While in the murder of journalists of Honduras and Mexico there exist doubts about whether the motives were linked to their work, IAPA urges the authorities of the two countries to investigate the cases promptly and effectively in order to establish the causes and determine who was responsible.
This statement was originally published on en.sipiapa.org on 15 September 2017.
The Inter American Press Association (IAPA) today expressed concern over the murder of journalists in Honduras and Mexico and at the risk another is facing in Paraguay. The organization also noted the sentencing of the killer of a female reporter in Colombia.
The chairman of the IAPA’s Committee on Freedom of the Press and Information, Roberto Rock, declared that “the organization is alert to situations of violence and threats carried out in recent weeks in several countries of the region.”
Rock, editor of the Mexican news site La Silla Rota, explained that “while in the murder of journalists of Honduras and Mexico there exist doubts about whether the motives were linked to their work we urge the authorities of the two countries to investigate the cases promptly and effectively with the objective of clarifying them in order to know the causes of the crimes and determine who was responsible.”

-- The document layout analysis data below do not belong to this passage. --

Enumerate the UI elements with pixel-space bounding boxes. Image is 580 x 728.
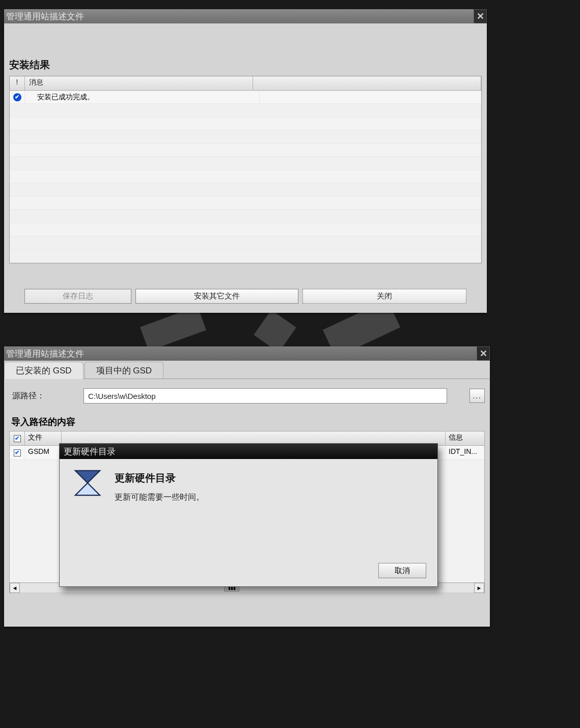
scroll-left-button[interactable]: ◄: [10, 583, 20, 593]
dialog-title: 更新硬件目录: [60, 444, 437, 459]
column-header-message[interactable]: 消息: [25, 76, 253, 90]
section-title: 安装结果: [9, 55, 482, 76]
row-file-cell: GSDM: [25, 446, 62, 460]
checkbox-icon[interactable]: ✔: [14, 449, 21, 456]
row-info-cell: IDT_IN...: [446, 446, 484, 460]
table-header: ! 消息: [10, 76, 481, 91]
window-titlebar: 管理通用站描述文件 ✕: [4, 9, 487, 23]
column-header-empty[interactable]: [253, 76, 481, 90]
check-circle-icon: ✔: [13, 93, 21, 101]
column-header-file[interactable]: 文件: [25, 432, 62, 445]
install-other-button[interactable]: 安装其它文件: [135, 289, 298, 304]
browse-button[interactable]: ...: [469, 389, 485, 403]
close-button[interactable]: 关闭: [302, 289, 466, 304]
source-path-row: 源路径： C:\Users\w\Desktop ...: [4, 379, 490, 403]
result-table: ! 消息 ✔ 安装已成功完成。: [9, 76, 482, 263]
column-header-info[interactable]: 信息: [446, 432, 484, 445]
dialog-heading: 更新硬件目录: [115, 471, 204, 485]
import-content-label: 导入路径的内容: [4, 403, 490, 431]
svg-marker-0: [75, 471, 100, 483]
window-body: 安装结果 ! 消息 ✔ 安装已成功完成。 保存日志 安装其它文件 关闭: [4, 23, 487, 313]
save-log-button: 保存日志: [24, 289, 131, 304]
source-path-label: 源路径：: [12, 391, 84, 401]
svg-marker-1: [75, 483, 100, 495]
gsd-manage-window: 管理通用站描述文件 ✕ 已安装的 GSD 项目中的 GSD 源路径： C:\Us…: [4, 346, 490, 627]
hourglass-icon: [71, 466, 104, 500]
tab-installed-gsd[interactable]: 已安装的 GSD: [4, 362, 84, 379]
window-title: 管理通用站描述文件: [6, 11, 84, 22]
close-icon[interactable]: ✕: [474, 9, 487, 23]
scroll-right-button[interactable]: ►: [474, 583, 484, 593]
tab-bar: 已安装的 GSD 项目中的 GSD: [4, 362, 490, 379]
source-path-input[interactable]: C:\Users\w\Desktop: [84, 388, 447, 403]
column-header-icon[interactable]: !: [10, 76, 25, 90]
message-cell: 安装已成功完成。: [25, 91, 260, 103]
row-checkbox-cell[interactable]: ✔: [10, 446, 25, 460]
window-body: 已安装的 GSD 项目中的 GSD 源路径： C:\Users\w\Deskto…: [4, 362, 490, 628]
status-cell: ✔: [10, 91, 25, 103]
install-result-window: 管理通用站描述文件 ✕ 安装结果 ! 消息 ✔ 安装已成功完成。: [4, 9, 487, 313]
table-row: ✔ 安装已成功完成。: [10, 91, 481, 104]
checkbox-icon[interactable]: ✔: [14, 435, 21, 442]
close-icon[interactable]: ✕: [477, 346, 490, 361]
button-row: 保存日志 安装其它文件 关闭: [4, 289, 487, 304]
update-catalog-dialog: 更新硬件目录 更新硬件目录 更新可能需要一些时间。 取消: [59, 443, 438, 587]
cancel-button[interactable]: 取消: [378, 563, 426, 578]
column-header-check[interactable]: ✔: [10, 432, 25, 445]
tab-project-gsd[interactable]: 项目中的 GSD: [85, 362, 164, 379]
window-titlebar: 管理通用站描述文件 ✕: [4, 346, 490, 361]
window-title: 管理通用站描述文件: [6, 348, 84, 360]
dialog-subtext: 更新可能需要一些时间。: [115, 492, 204, 503]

In Honduras, murdered on September 13, 2017 was journalist Carlos Williams Flores, who worked at Canal 22 television and hosted the program Sin pelos en la lengua (Without mincing words) in which he covered cases of irregularities in the local municipality. Unidentified persons riding motorcycles shot at him as he was returning to Cuyamel city in Cortés province. A female employee of the channel who was accompanying him at the time was injured in the attack.
According to the Honduras press, Flores was also the owner of a pool hall where two months ago a police officer was killed, for which reason the authorities are investigating if there is any relationship between the journalist’s murder and the incident which had occurred in his business.
In Mexico, Juan Carlos Hernández, a stringer for the news web site La Bandera Noticias, was murdered on September 5. Hernández, 29, was attacked by assailants who shot him as he was leaving his home that evening in the town of Yuririra in Guanajuato state. Local media reported that the web site had been denouncing threats.
Guanajuato authorities stated that the murder of Hernández, who in addition to working as a stringer photographer and newsroom assistant at Bandera Noticias also was a taxi driver, was not believed to be connected to his work in the press.
In Paraguay, Rock mentioned the case of journalist Cándido Figueredo, correspondent for the newspaper ABC Color in Pedro Juan Caballero city, located in the trouble spot known as la Triple Frontera (The Triple Frontier), where Braziliian and Argentine territories also converge.
On September 2, a judge signed the release from prison of Felipe “Baron” Escurra, an alleged drug dealer jailed since 2016 and who six years ago plotted Figueredo’s murder in reprisal for the publication of information in which he was mentioned.
An official report of a Brazilian entity specializing in combating organized crime in 2011 intercepted “a dialogue between Felipe Escurra Rodríguez (…) and José Marcelo Da Silva (held in a maximum security prison in Campo Grande), in which the first one claims that his name would be appearing a great deal in the newspapers, and for that reason he would order to be killed the journalist responsible, in this case Cándido Figueredo, correspondent of the newspaper ABC Color, in Pedro Juan Caballero-PY,” the newspaper disclosed.
“We fear for Figueredo’s safety,” Rock declared, after adding that since 1995 the journalist has had 24-hour-a-day police security after suffering several attacks in retaliation for his news coverage and for the continuous threats against him and his family.
On another matter Rock considered the sentence handed down in Colombia against the perpetrator of the murder of female journalist Flor Alba Núñez Vargas “as a step ahead in the fight against impunity, although the instigators of the crime have yet to be identified and brought to trial.” He recalled that the majority of crimes against journalists in Colombia remain unsolved. On September 8, Juan Camilo Ortiz was sentenced to 47 years in prison for the murder of Núñez Vargas, committed on September 10, 2015 as she was heading to her workplace at the La Preferida Stéreo radio station in Pitalito city, Huila municipality.